Te Pīhopatanga o Te Upoko o Te Ika (the bishopric of the head of the fish, i.e. the southern part of the north island; aka Te Hui Amorangi..., lit. the synod...) is an Anglican diocese in the lower and western regions of the North Island in Aotearoa, New Zealand. According to a 2001 census, there were approximately 14,000 Maori Anglicans living in the region. Te Upoko o Te Ika (literally the head of the fish) is one of five pīhopatanga, or episcopal units, that comprise Te Pīhopatanga o Aotearoa, the Maori Anglican Church in New Zealand.

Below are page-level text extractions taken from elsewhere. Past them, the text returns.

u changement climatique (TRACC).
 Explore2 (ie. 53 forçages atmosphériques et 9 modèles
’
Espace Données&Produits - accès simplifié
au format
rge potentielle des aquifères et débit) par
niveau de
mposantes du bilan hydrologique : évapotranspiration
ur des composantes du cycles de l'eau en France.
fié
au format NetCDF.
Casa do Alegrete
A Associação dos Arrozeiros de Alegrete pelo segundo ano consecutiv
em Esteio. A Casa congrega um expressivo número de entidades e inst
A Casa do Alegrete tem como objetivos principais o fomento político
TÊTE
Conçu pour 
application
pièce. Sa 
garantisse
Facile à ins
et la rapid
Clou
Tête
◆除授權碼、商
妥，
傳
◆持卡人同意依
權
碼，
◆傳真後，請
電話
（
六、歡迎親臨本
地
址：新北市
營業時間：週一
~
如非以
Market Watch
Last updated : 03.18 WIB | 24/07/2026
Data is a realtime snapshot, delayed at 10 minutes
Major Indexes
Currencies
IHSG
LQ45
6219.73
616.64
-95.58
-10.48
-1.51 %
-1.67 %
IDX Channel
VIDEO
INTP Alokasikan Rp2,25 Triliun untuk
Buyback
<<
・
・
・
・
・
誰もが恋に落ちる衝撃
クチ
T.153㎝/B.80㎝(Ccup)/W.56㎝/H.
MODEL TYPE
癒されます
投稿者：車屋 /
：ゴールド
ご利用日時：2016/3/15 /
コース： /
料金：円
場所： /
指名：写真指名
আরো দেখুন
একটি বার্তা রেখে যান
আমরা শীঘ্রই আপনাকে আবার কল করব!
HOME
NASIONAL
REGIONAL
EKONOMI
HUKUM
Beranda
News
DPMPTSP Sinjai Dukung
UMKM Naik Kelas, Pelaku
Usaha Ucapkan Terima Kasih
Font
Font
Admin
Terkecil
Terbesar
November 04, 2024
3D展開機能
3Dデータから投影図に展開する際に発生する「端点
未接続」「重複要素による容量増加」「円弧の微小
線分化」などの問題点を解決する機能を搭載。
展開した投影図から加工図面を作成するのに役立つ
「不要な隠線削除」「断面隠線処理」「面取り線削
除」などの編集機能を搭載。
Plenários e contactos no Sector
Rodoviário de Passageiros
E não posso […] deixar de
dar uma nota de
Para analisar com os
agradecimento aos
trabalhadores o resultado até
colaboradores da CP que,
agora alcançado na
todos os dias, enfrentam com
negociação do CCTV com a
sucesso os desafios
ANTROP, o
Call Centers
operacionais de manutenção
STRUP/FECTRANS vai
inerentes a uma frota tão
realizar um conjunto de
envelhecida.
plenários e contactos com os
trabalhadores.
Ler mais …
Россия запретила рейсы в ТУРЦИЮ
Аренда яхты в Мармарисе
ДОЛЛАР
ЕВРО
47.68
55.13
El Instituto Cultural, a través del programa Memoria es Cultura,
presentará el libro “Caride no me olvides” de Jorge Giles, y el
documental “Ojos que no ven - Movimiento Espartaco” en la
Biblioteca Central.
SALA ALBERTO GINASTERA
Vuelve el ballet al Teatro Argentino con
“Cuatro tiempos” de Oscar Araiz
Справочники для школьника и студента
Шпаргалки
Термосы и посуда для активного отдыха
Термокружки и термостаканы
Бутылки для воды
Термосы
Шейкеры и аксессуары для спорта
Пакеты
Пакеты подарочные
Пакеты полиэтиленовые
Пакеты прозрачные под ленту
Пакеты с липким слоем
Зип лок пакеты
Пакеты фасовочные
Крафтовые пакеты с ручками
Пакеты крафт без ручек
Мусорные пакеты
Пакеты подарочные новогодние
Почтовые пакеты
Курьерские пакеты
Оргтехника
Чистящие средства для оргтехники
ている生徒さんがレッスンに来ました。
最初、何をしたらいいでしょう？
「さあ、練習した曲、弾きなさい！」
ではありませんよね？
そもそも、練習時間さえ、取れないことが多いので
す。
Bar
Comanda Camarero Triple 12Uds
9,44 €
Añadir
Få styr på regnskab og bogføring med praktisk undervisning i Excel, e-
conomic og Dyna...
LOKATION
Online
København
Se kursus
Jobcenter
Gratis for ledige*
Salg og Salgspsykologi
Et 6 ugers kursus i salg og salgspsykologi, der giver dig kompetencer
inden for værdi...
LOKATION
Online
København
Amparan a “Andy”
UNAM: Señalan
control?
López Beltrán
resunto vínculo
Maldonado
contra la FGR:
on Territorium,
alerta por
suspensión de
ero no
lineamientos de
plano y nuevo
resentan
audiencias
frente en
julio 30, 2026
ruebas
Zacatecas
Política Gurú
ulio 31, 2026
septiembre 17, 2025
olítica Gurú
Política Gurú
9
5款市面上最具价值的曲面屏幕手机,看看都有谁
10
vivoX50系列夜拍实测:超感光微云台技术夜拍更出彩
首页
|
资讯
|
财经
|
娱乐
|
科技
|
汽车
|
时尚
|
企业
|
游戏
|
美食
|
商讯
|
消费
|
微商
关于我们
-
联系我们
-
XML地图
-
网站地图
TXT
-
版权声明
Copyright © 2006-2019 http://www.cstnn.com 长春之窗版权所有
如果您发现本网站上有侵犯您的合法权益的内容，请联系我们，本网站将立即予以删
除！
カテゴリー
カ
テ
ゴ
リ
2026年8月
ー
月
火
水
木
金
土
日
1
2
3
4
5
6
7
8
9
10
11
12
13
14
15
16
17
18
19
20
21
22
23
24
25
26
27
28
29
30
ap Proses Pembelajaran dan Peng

There are several rohe, or ministry units, within Te Pīhopatanga o Te Upoko o Te Ika. These are:
 Taranaki-ki-te-Tonga, and
 Taranaki,
 Wainui-a-rua,
 Aotea-Kurahaupo,
 Manawatu-Rangitikei,
 Poneke,
 Te Awakairangi,
 Whitireia.

Bishops
The first bishop, Te Pīhopa o Te Upoko o Te Ika, was Muru Walters, from his consecration on 7 March 1992 until his retirement in 2018 and the administrator manager is Teri-Rori Kirkwood. On 4 May 2019, it was announced that Wai Quayle, Archdeacon of Wairarapa (in Te Pīhopatanga), was to become the next Pīhopa; she took her See with her consecration as a bishop on 12 September at Masterton by Don Tamihere, Archbishop and Primate of New Zealand, Te Pīhopa o Aotearoa and Te Pīhopa o Te Tairāwhiti (with his fellow-Primates Philip Richardson and Fereimi Cama). Quayle was made deacon in 2013 and ordained priest in 2014, by Walters in Masteron.